EXERCISE
Lines below that hold the word "resolution" must be copied in full.
** INFORMATION PROVIDED follows **
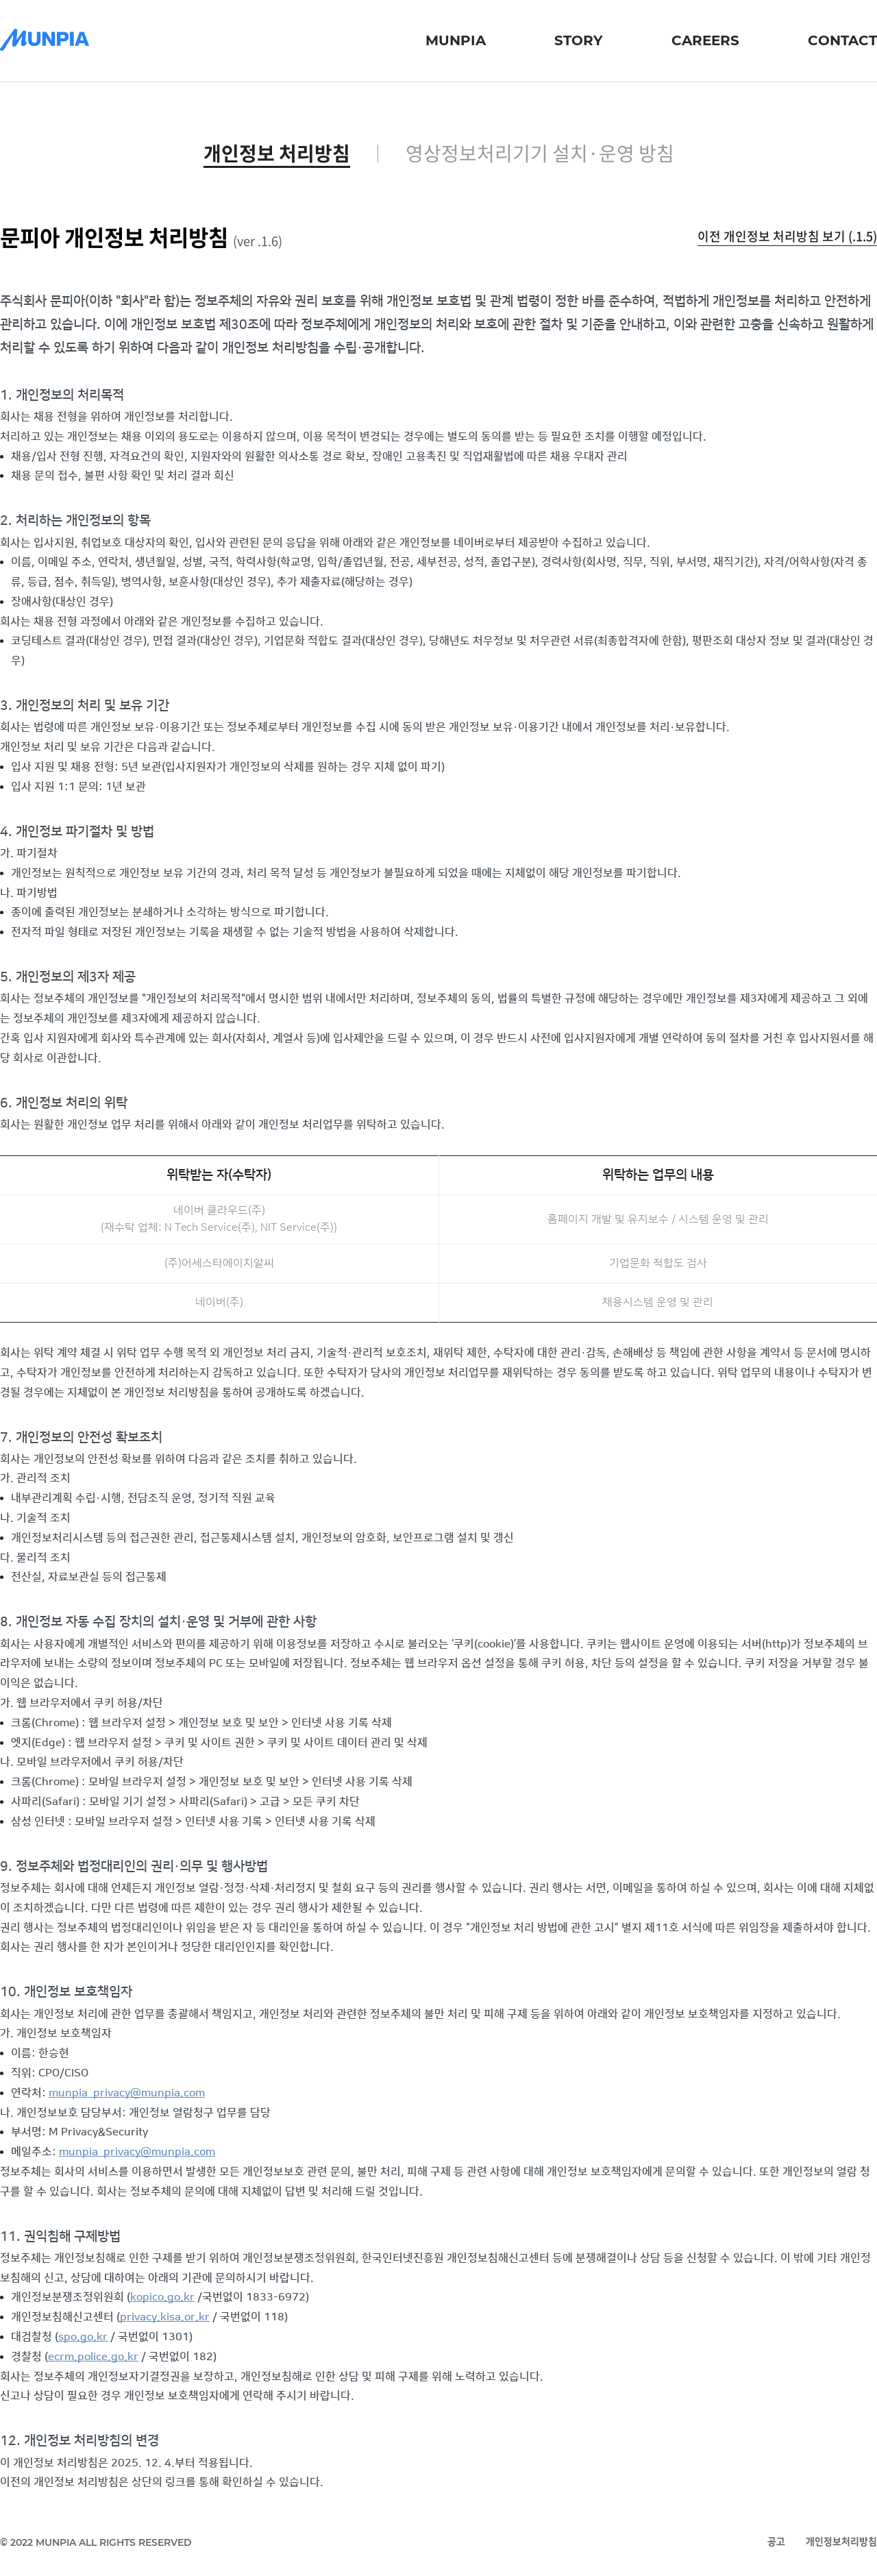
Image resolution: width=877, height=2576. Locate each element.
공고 (776, 2541)
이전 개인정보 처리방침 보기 (787, 236)
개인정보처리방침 (841, 2541)
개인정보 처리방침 (276, 154)
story (578, 40)
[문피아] (44, 41)
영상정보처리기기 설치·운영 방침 (540, 153)
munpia (455, 40)
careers (705, 40)
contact (842, 40)
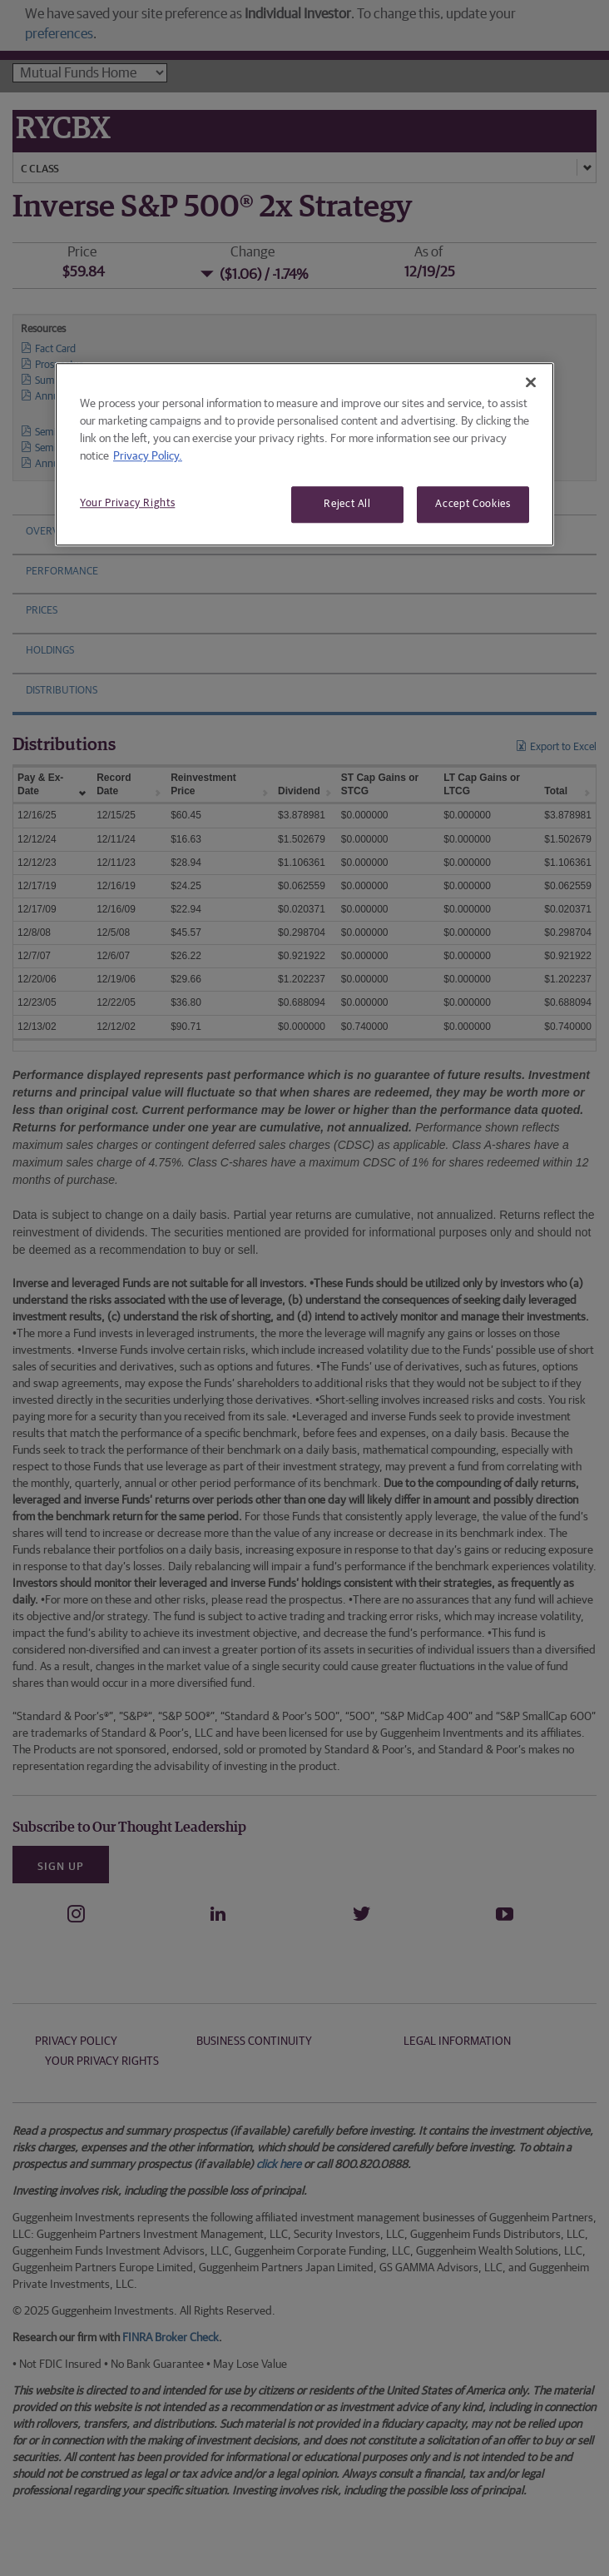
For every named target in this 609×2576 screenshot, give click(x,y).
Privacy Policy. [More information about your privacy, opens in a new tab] (147, 456)
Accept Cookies (472, 504)
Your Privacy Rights (127, 503)
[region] (304, 454)
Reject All (347, 504)
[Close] (530, 382)
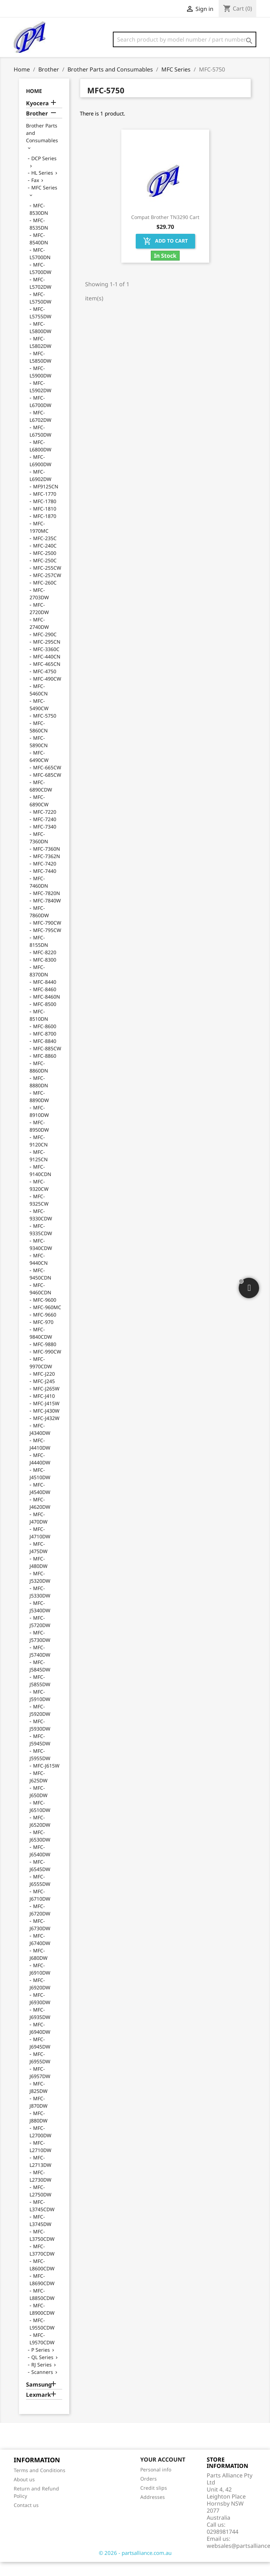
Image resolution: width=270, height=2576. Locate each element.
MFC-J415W (46, 1417)
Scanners (42, 2386)
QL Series (42, 2371)
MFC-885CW (47, 1062)
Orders (148, 2492)
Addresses (152, 2511)
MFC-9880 (44, 1358)
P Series (40, 2364)
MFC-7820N (46, 907)
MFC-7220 (44, 826)
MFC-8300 (44, 973)
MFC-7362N (46, 870)
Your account (162, 2473)
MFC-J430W (46, 1424)
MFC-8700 (44, 1047)
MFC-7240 (44, 833)
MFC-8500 (44, 1018)
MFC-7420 (44, 877)
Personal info (155, 2483)
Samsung (39, 2398)
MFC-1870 (44, 530)
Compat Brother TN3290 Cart (165, 231)
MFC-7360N (46, 862)
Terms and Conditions (39, 2484)
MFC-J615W (46, 1779)
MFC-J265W (46, 1402)
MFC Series (44, 201)
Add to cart (165, 255)
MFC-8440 (44, 996)
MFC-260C (45, 596)
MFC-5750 (44, 729)
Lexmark (38, 2409)
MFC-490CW (47, 692)
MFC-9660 (44, 1328)
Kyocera (37, 117)
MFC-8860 (44, 1070)
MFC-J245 (44, 1395)
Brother (37, 127)
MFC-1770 (44, 508)
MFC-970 (43, 1336)
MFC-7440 (44, 885)
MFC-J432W (46, 1432)
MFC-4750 (44, 685)
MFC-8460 (44, 1003)
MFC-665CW (47, 781)
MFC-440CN (46, 670)
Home (34, 104)
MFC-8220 (44, 966)
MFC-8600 (44, 1040)
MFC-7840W (47, 914)
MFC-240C (45, 559)
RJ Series (41, 2378)
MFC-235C (45, 552)
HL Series (42, 186)
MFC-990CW (47, 1365)
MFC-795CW (47, 944)
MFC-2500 (44, 567)
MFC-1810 (44, 522)
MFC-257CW (47, 589)
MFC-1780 (44, 515)
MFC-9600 (44, 1314)
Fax (35, 194)
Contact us (26, 2519)
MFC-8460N (46, 1010)
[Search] (184, 39)
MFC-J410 (44, 1410)
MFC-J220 (44, 1387)
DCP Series (44, 172)
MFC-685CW (47, 789)
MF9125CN (45, 500)
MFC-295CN (46, 655)
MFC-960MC (47, 1321)
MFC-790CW (47, 936)
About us (24, 2493)
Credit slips (153, 2502)
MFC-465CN (46, 678)
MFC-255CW (47, 582)
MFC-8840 (44, 1055)
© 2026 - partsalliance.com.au (135, 2566)
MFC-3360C (46, 663)
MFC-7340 (44, 840)
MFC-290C (45, 648)
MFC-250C (45, 574)
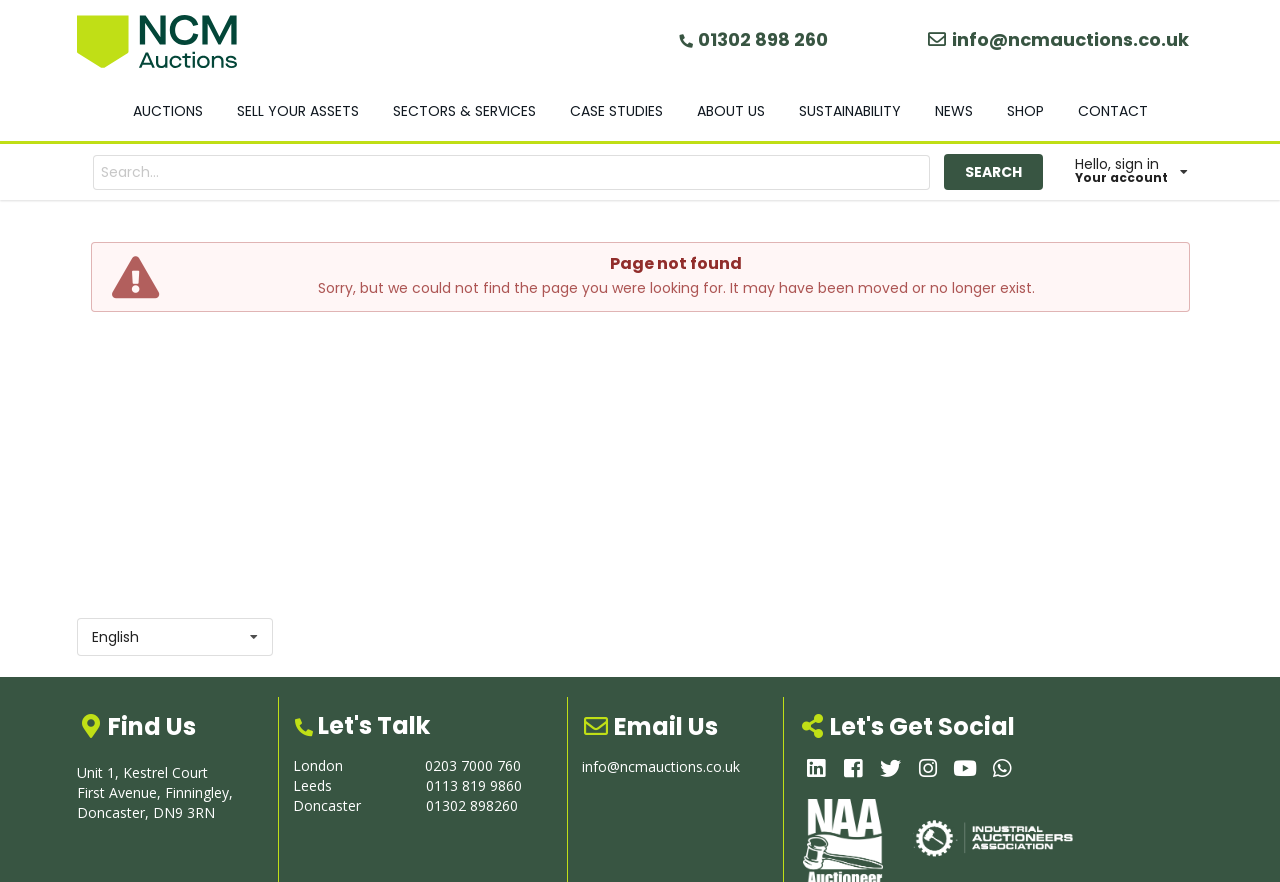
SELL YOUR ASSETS (298, 111)
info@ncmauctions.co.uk (1058, 39)
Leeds (312, 785)
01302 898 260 (752, 39)
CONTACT (1113, 111)
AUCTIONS (168, 111)
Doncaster (327, 805)
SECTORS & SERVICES (464, 111)
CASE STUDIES (616, 111)
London (318, 765)
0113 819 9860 (474, 785)
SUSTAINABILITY (850, 111)
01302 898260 (472, 805)
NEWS (954, 111)
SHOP (1025, 111)
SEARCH (993, 172)
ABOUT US (731, 111)
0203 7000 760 (473, 765)
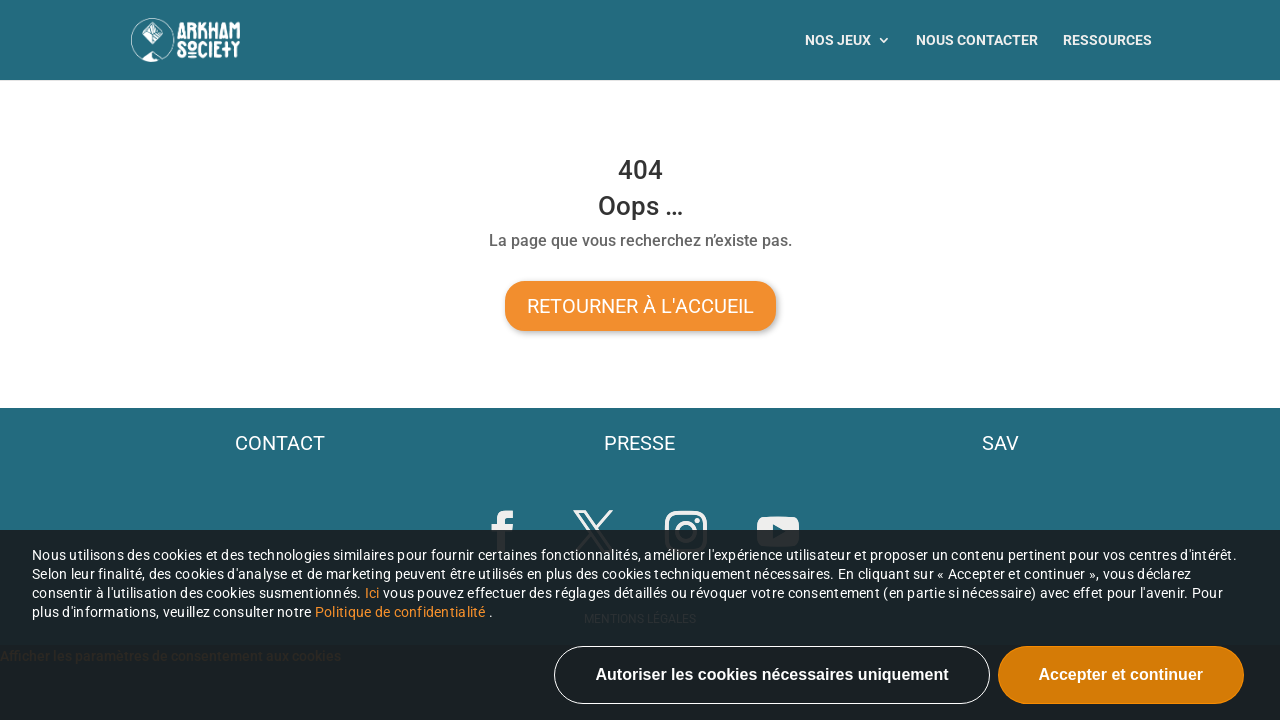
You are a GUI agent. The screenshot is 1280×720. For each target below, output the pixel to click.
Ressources (1107, 40)
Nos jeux (838, 40)
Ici (374, 593)
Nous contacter (977, 40)
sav (1000, 443)
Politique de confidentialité (400, 612)
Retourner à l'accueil (640, 306)
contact (280, 443)
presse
** End of INFORMATION PROVIDED **
PROBLEM SOLUTION
Image resolution: width=877, height=2576. Locate each element.
Image resolution: width=270, height=2576. Locate each element.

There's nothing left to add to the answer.